Arrow-right Camera
The Spokesman-Review Newspaper
Spokane, Washington  Est. May 19, 1883

New Uncertainty Gripping South Africa National Party Withdraws From Mandela’s Government

Phildelphia Inquirer

The National Party, the one-time architect of apartheid that was reduced to a marginal role in a black-run administration, said Thursday it is bailing out of Nelson Mandela’s national unity government.

Party leader and former President F.W. de Klerk announced the move a day after he reluctantly voted for a new constitution that further consolidates power in the hands of Mandela’s African National Congress.

Thursday’s move ushers in a new era of uncertainty over South Africa’s fragile government and economy.

In the two years since Mandela’s election as president, the National Party has acted as a counterweight to socialist radicals within the ANC.

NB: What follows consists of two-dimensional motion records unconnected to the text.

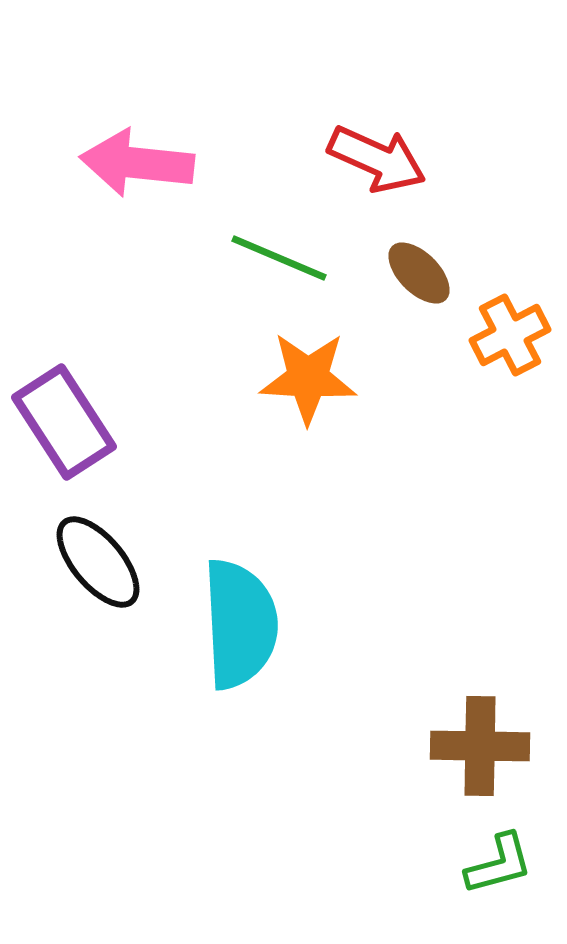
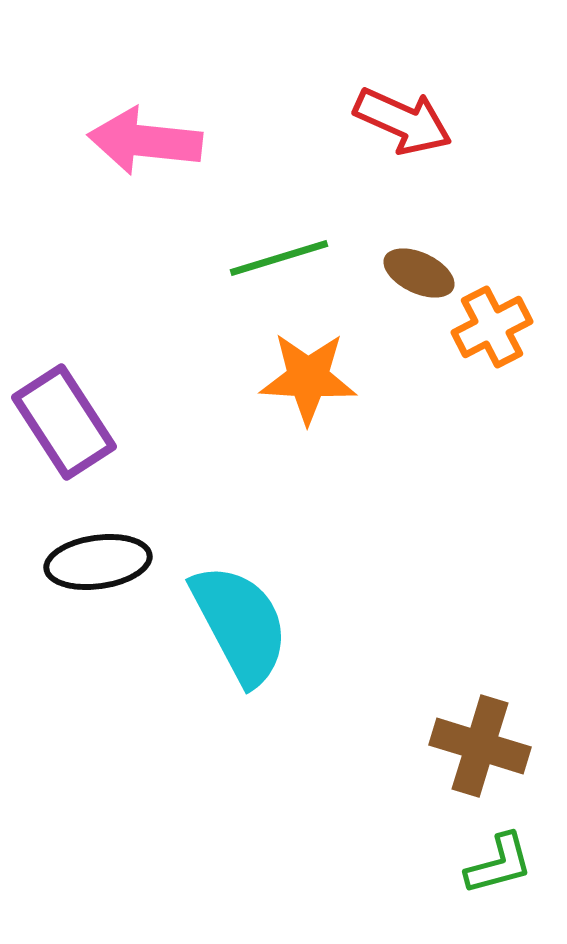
red arrow: moved 26 px right, 38 px up
pink arrow: moved 8 px right, 22 px up
green line: rotated 40 degrees counterclockwise
brown ellipse: rotated 20 degrees counterclockwise
orange cross: moved 18 px left, 8 px up
black ellipse: rotated 58 degrees counterclockwise
cyan semicircle: rotated 25 degrees counterclockwise
brown cross: rotated 16 degrees clockwise
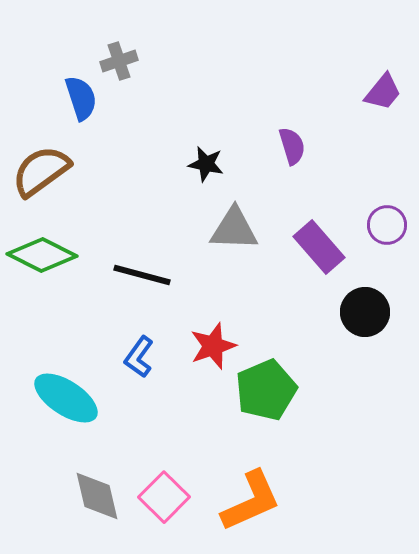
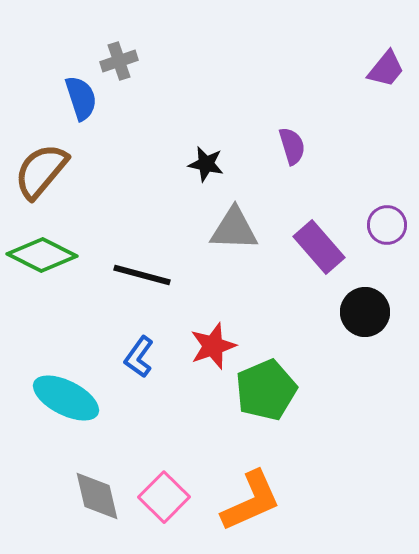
purple trapezoid: moved 3 px right, 23 px up
brown semicircle: rotated 14 degrees counterclockwise
cyan ellipse: rotated 6 degrees counterclockwise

Investors responded by running for cover. Shares on the Johannesburg Stock Exchange plunged 2.3 percent - the equivalent of a 125-point drop in the Dow Jones industrial average. The South African currency continued its decline to close at 4.51 rands to the dollar.

De Klerk, who has served since 1994 as one of Mandela’s two deputy presidents, said his party’s decision “should be seen as an important step in the growing maturity and normalization of our young democracy.

“We have reached the point where we will be able to exercise greater influence on the economic policies of the government by publicly adopting a vigilant and critical role than by exercising our diminishing influence behind the scenes,” said de Klerk.

The announcement is the latest chapter in the National Party’s extraordinary self-inflicted decline, which dates back to de Klerk’s 1990 decision to release Mandela from a life term in prison.

Faced with the reality that South Africa could not function under international sanctions and censure, de Klerk began dismantling apartheid - a process that brought the ANC to power.